TASK INSTRUCTIONS: Transcribe, word for word, only the lines from the one containing "Transports - Mobilité" through the end of the material below. Pictures stay out.

RECORDS PROVIDED:

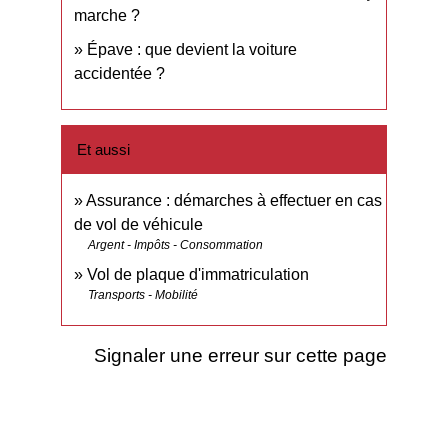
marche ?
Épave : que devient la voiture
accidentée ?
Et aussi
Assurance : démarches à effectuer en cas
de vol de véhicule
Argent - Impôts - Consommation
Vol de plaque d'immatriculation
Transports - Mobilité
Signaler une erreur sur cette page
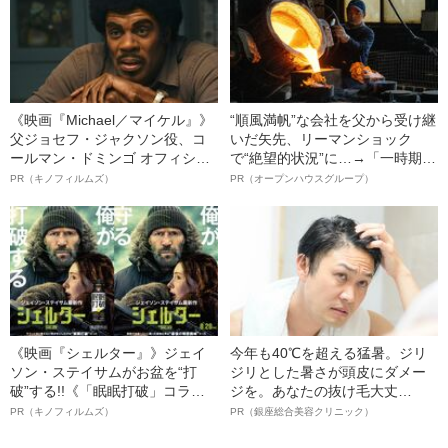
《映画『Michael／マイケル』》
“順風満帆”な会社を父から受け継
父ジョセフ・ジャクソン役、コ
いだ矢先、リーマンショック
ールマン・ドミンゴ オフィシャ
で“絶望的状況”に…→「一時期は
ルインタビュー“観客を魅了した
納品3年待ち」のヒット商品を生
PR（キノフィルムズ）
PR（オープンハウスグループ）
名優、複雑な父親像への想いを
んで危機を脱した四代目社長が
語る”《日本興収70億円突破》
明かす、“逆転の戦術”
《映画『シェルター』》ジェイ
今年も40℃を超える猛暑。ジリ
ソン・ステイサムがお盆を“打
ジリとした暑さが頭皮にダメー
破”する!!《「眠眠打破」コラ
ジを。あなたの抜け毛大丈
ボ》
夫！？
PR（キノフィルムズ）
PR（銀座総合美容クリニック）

RESULT BELOW:
Transports - Mobilité
Signaler une erreur sur cette page
《映画『Michael／マイケル』》
“順風満帆”な会社を父から受け継
父ジョセフ・ジャクソン役、コ
いだ矢先、リーマンショック
ールマン・ドミンゴ オフィシャ
で“絶望的状況”に…→「一時期は
ルインタビュー“観客を魅了した
納品3年待ち」のヒット商品を生
PR（キノフィルムズ）
PR（オープンハウスグループ）
名優、複雑な父親像への想いを
んで危機を脱した四代目社長が
語る”《日本興収70億円突破》
明かす、“逆転の戦術”
《映画『シェルター』》ジェイ
今年も40℃を超える猛暑。ジリ
ソン・ステイサムがお盆を“打
ジリとした暑さが頭皮にダメー
破”する!!《「眠眠打破」コラ
ジを。あなたの抜け毛大丈
ボ》
夫！？
PR（キノフィルムズ）
PR（銀座総合美容クリニック）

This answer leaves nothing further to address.